Tony Perkins' 1976 Saturday Night Live -- and Some Other SNL Nostalgia(Jill Clayburgh)
I have obtained the streaming service "Hulu" and I spent a coupla days in a "deep dive" into the Saturday Night Live channel.
Its oddly set up. They have the first five seasons ...and then everything leaps a few decades to the last 20 years or so. Missing: the Eddie Murphy years, much of the great 90's years.
But oh boy...just those first five seasons. What a memory trip.
SNL debuted in the 1975-1976 TV season. There were some pretty hip movies out in those months: Jaws had just dominated the summer(hence the "land shark" gag on SNL); Cuckoo's Nest would dominate the fall(along with a personal favorite, Robert Redford in Three Days of the Condor); movies as varied as Taxi Driver, All the President's Men and Family Plot would be on the nation's screens from February through April 1976 as SNL continued its first year.

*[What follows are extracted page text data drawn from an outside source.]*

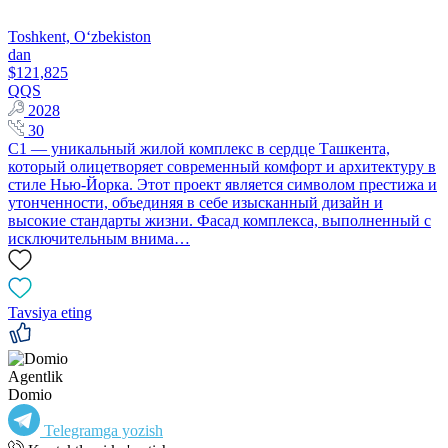
Toshkent, Oʻzbekiston
dan
$121,825
QQS
2028
30
C1 — уникальный жилой комплекс в сердце Ташкента,
который олицетворяет современный комфорт и архитектуру в
стиле Нью-Йорка. Этот проект является символом престижа и
утонченности, объединяя в себе изысканный дизайн и
высокие стандарты жизни. Фасад комплекса, выполненный с
исключительным внима…
Tavsiya eting
Agentlik
Domio
Telegramga yozish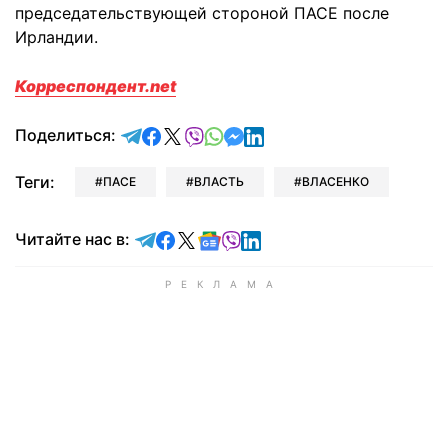
председательствующей стороной ПАСЕ после
Ирландии.
Корреспондент.net
отправить в Telegram
поделиться в Facebook
поделиться в X
отправить в Viber
отправить в Whatsapp
отправить в Messenger
отправить в LinkedIn
Поделиться:
Теги:
ПАСЕ
ВЛАСТЬ
ВЛАСЕНКО
Читайте в Telegram
Читайте в Facebook
Читайте в X
Читайте в Google news
Читайте в Viber
Читайте в LinkedIn
Читайте нас в: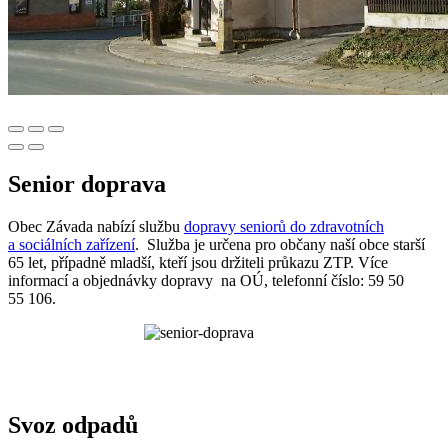
Senior doprava
Obec Závada nabízí službu
dopravy seniorů do zdravotních
a sociálních zařízení
. Služba je určena pro občany naší obce starší
65 let, případně mladší, kteří jsou držiteli průkazu ZTP. Více
informací a objednávky dopravy na OÚ, telefonní číslo: 59 50
55 106.
Svoz odpadů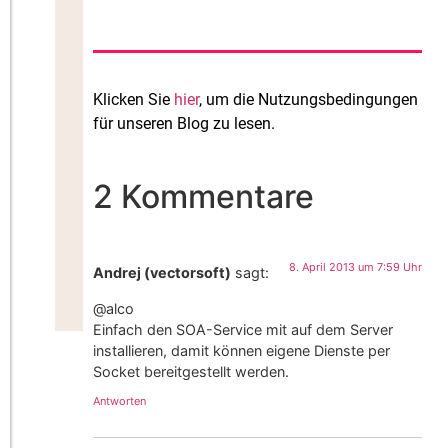
Klicken Sie
hier
, um die Nutzungsbedingungen
für unseren Blog zu lesen.
2 Kommentare
8. April 2013 um 7:59 Uhr
Andrej (vectorsoft)
sagt:
@alco
Einfach den SOA-Service mit auf dem Server
installieren, damit können eigene Dienste per
Socket bereitgestellt werden.
Antworten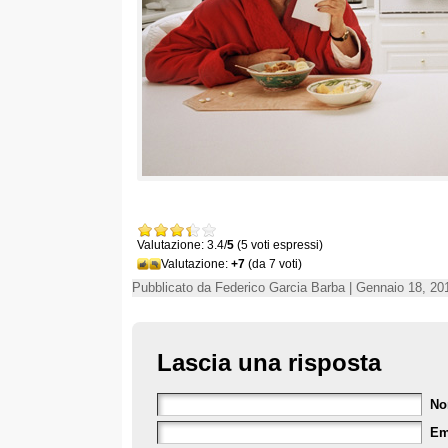
Valutazione: 3.4/
5
(5 voti espressi)
Valutazione:
+7
(da 7 voti)
Pubblicato da Federico Garcia Barba | Gennaio 18, 20
Lascia una risposta
N
Em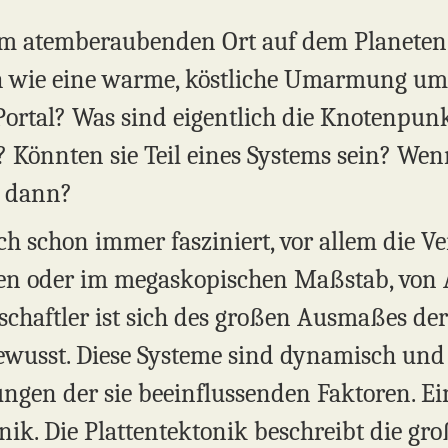
em atemberaubenden Ort auf dem Planeten u
ch wie eine warme, köstliche Umarmung umh
n Portal? Was sind eigentlich die Knotenpu
 Könnten sie Teil eines Systems sein? Wenn
s dann?
h schon immer fasziniert, vor allem die Ver
hen oder im megaskopischen Maßstab, von 
chaftler ist sich des großen Ausmaßes de
ewusst. Diese Systeme sind dynamisch und 
gen der sie beeinflussenden Faktoren. Ein 
onik. Die Plattentektonik beschreibt die 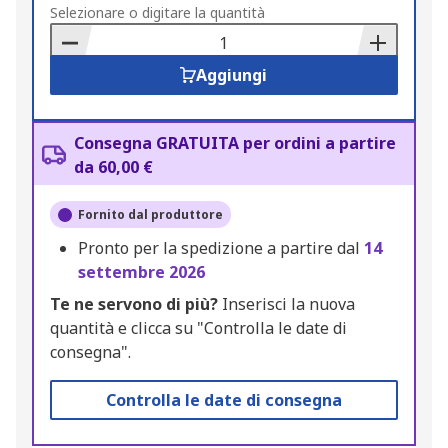
to
Selezionare o digitare la quantità
Basket
Aggiungi
Consegna GRATUITA per ordini a partire
da 60,00 €
Fornito dal produttore
Pronto per la spedizione a partire dal
14
settembre 2026
Te ne servono di più?
Inserisci la nuova
quantità e clicca su "Controlla le date di
consegna".
Controlla le date di consegna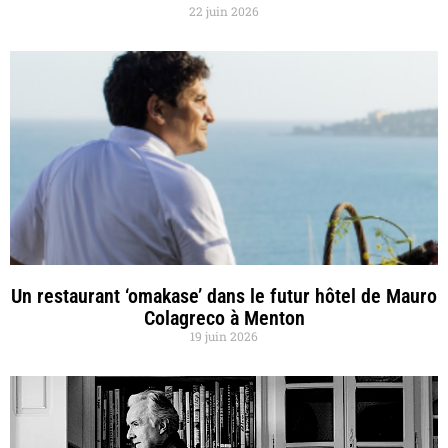
22 juin 2026
Un restaurant ‘omakase’ dans le futur hôtel de Mauro
Colagreco à Menton
19 juin 2026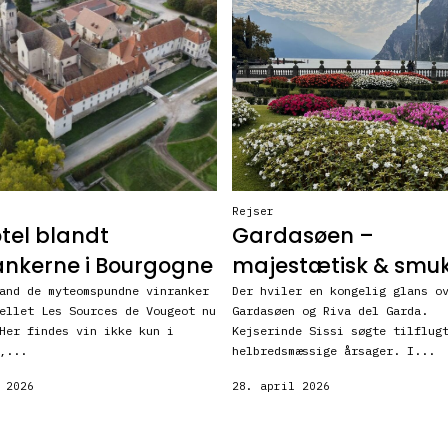
Rejser
otel blandt
Gardasøen –
ankerne i Bourgogne
majestætisk & smu
and de myteomspundne vinranker
Der hviler en kongelig glans o
ellet Les Sources de Vougeot nu
Gardasøen og Riva del Garda.
Her findes vin ikke kun i
Kejserinde Sissi søgte tilflug
,...
helbredsmæssige årsager. I...
 2026
28. april 2026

And yet: even as all those movies were lush and plush and modern, SNL looked PRIMITIVE. It looked like 1955, not 1975. Old-style TV production, a purposely "cave dark" soundstage, absolute minimum sets and production values. By contrast, the SNL of the 2017-2018 season is HD-crystalline (the Weekend Update set is now Post Space Age) and digital and "perfect." Somehow the dark shagginess of the Chase-Belushi-Ackroyd-Radner era seemed quaint.
SNL got some "big wheels" to host that first season: George Carlin(first show), Richard Pryor, Lily Tomlin. Chase and the rest were intended almost as "window dressing" to the REAL comic geniuses.
And yet, as the first season went on , the hosts became less starry(Robert Klein, Peter Boyle, the charming married couple Dick Benjamin and Paula Prentiss) and the "Not Ready for Prime Time Players" made their marks...laid the groundwork for the New Hollywood movie stardom that was only a few years away for some of them.
Interesting: some of those first season episodes had two musical guests -- Billy Preston AND Janis Ian, for instance.
I found the Anthony Perkins episode(which, interestingly enough, played fairly close in time to the release of Family Plot) and its famous "Norman Bates School of Motel Management" spoof. That was a really BIG deal in 1976, I recall, because Tony Perkins hadn't been much willing to acknowledge Psycho back then (he felt it had overcome his career), Psycho II was still 7 years away, it was FUN and kinda thrilling to see him acknowledge Psycho.
And he did it a coupla more times in the episode. After "Norman Bates School," Perkins came on later to introduce "scenes from cheap horror movies I did after Psycho." Perkins introduction: "Everyone knows me best from Alfred Hitchcock's horror classic Psycho, but you may not know that I made a lot of cheap horror rip offs after it." (This is not true, BTW, Perkins expressly TURNED DOWN horror scripts for many years after Psycho.)
The three horror movies spoofs that followed -- "Terror Lunch," "Dressed to Kill"(yep) and "Driven to School" -- ranged from weirdly abstract to pretty bad as comedy. I had a college friend who LOVED these spoofs and LOVED Ackroyd's weird overdone narration: "Driven, driven, DRIVEN...to SCHOOL!" But me, ah, no, not too funny.
And in "Driven to School," Perkins keeps putting on a wig and speaking in an old lady voice as his mother and its....really a terrible acting job, several levels down from the classic presentation of Psycho.
Interesting: Perkins does the whole episode -- even Norman Bates School -- wearing eyeglasses, which rather ruins the "cute Tony Perkins effect." Indeed Norman Bates with eyeglasses is just plain wrong (though the chubby Bates of the novel wore them.)
Interesting: In 1976, Perkins was already speaking in that weird, sing-song robotic voice he uses in Psycho II and the other sequels. Its as if the truly great 1960 performance Perkins gave as Norman Bates is long gone, over...THAT great actor is GONE.
Interesting: In that first season of SNL, they had Muppets. Perkins does not one, but two sketches with Muppets. Its pretty weird. Norman Bates and Muppets.